The King County Archives and Records Center buildings do not normally attract attention. First time visitors will comment that they’d drive by (or some even live or work nearby) but had never known we were here!
On July 30, the Archives and Records Center walls facing Fir Street and the parking lot will be decorated with the results of a day-long graffiti contest, held for young graffiti artists from around the Northwest.
The event is from 6:30 a.m.-8 p.m. and is open to the public. People are welcome to drop by to view the artists at work. We ask that people do not drive into the parking lot for the safety of the artists. The King County Archives and Records Center is located at 1215 East Fir Street, Seattle, WA 98122.

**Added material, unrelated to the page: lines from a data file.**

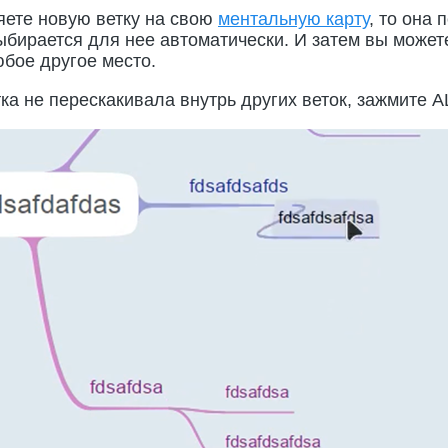
яете новую ветку на свою
ментальную карту
, то она 
выбирается для нее автоматически. И затем вы может
юбое другое место.
тка не перескакивала внутрь других веток, зажмите A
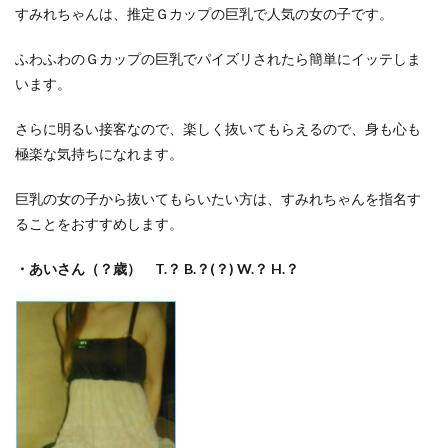
すみれちゃんは、推定Ｇカップの巨乳で人気の女の子です。
ふわふわのＧカップの巨乳でパイズリされたら簡単にイッテしま
います。
さらに明るい接客なので、楽しく抜いてもらえるので、身も心も
極楽な気持ちになれます。
巨乳の女の子から抜いてもらいたい方は、すみれちゃんを指名す
ることをおすすめします。
・あいさん（？歳） T.？
B.？(？) W.？ H.？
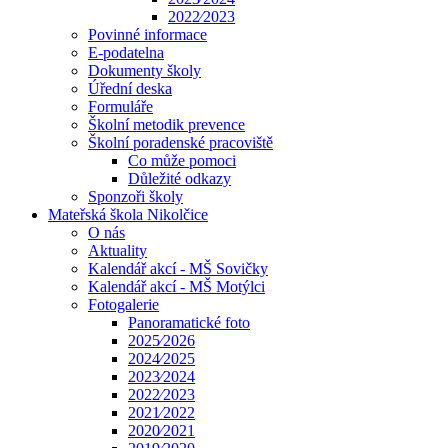
2022⁄2023
Povinné informace
E-podatelna
Dokumenty školy
Úřední deska
Formuláře
Školní metodik prevence
Školní poradenské pracoviště
Co může pomoci
Důležité odkazy
Sponzoři školy
Mateřská škola Nikolčice
O nás
Aktuality
Kalendář akcí - MŠ Sovičky
Kalendář akcí - MŠ Motýlci
Fotogalerie
Panoramatické foto
2025⁄2026
2024⁄2025
2023⁄2024
2022⁄2023
2021⁄2022
2020⁄2021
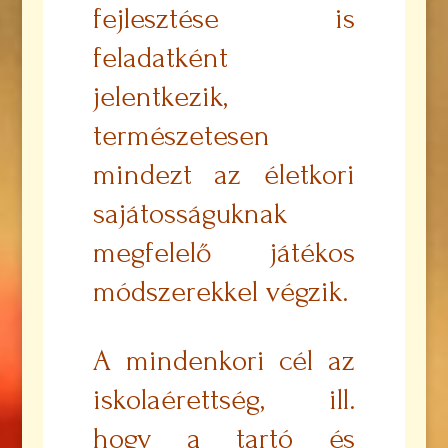
fejlesztése is
feladatként
jelentkezik,
természetesen
mindezt az életkori
sajátosságuknak
megfelelő játékos
módszerekkel végzik.
A mindenkori cél az
iskolaérettség, ill.
hogy a tartó és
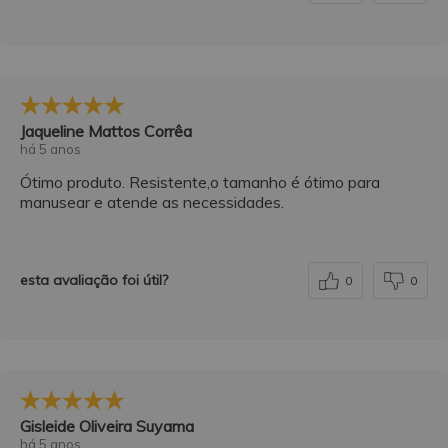
Jaqueline Mattos Corrêa
há 5 anos
Ótimo produto. Resistente,o tamanho é ótimo para
manusear e atende as necessidades.
esta avaliação foi útil?
0
0
Gisleide Oliveira Suyama
há 5 anos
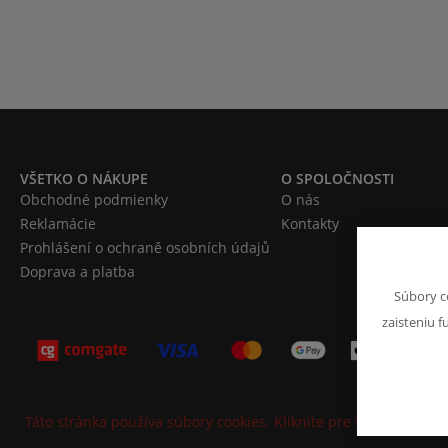
VŠETKO O NÁKUPE
O SPOLOČNOSTI
Obchodné podmienky
O nás
Reklamácie
Kontakty
Prohlášení o ochraně osobních údajů
Doprava a platba
Súbory c
zaisteniu f
Táto stránka používa súbory cookies. Kliknite pre viac informáci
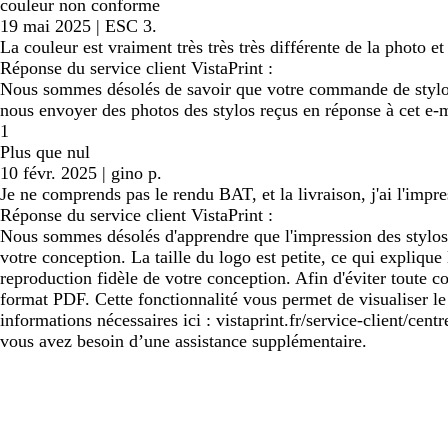
couleur non conforme
19 mai 2025
|
ESC 3.
La couleur est vraiment très très très différente de la photo 
Réponse du service client VistaPrint :
Nous sommes désolés de savoir que votre commande de stylos 
nous envoyer des photos des stylos reçus en réponse à cet e-m
1
Plus que nul
10 févr. 2025
|
gino p.
Je ne comprends pas le rendu BAT, et la livraison, j'ai l'impre
Réponse du service client VistaPrint :
Nous sommes désolés d'apprendre que l'impression des stylos 
votre conception. La taille du logo est petite, ce qui expliq
reproduction fidèle de votre conception. Afin d'éviter toute 
format PDF. Cette fonctionnalité vous permet de visualiser le 
informations nécessaires ici : vistaprint.fr/service-client/c
vous avez besoin d’une assistance supplémentaire.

The event is being led by local artist Andrew Morrison, known for his Indian Heritage murals at the Wilson Pacific School in North Seattle and other local work, including a new interior mural underway at Seattle University. Morrison is about to leave Seattle to study at the Maryland Institute College of Art, but before leaving the region, he wanted to hold an event for local youth and artists. The contest is being coordinated in collaboration with 206 Zulu director Daniel Kogita AKA King Khazm. 206 Zulu’s office is at Washington Hall, just down the block from the Archives and Records Center facility, and will serve as the administrative base for the event. Morrison is donating the prize money himself.
Archives and Records Center staff are excited to be able to provide a blank canvas to youth, to support the arts, to work with our neighbors at Washington Hall, and, not least, to see something besides cloud-colored walls when we come to work.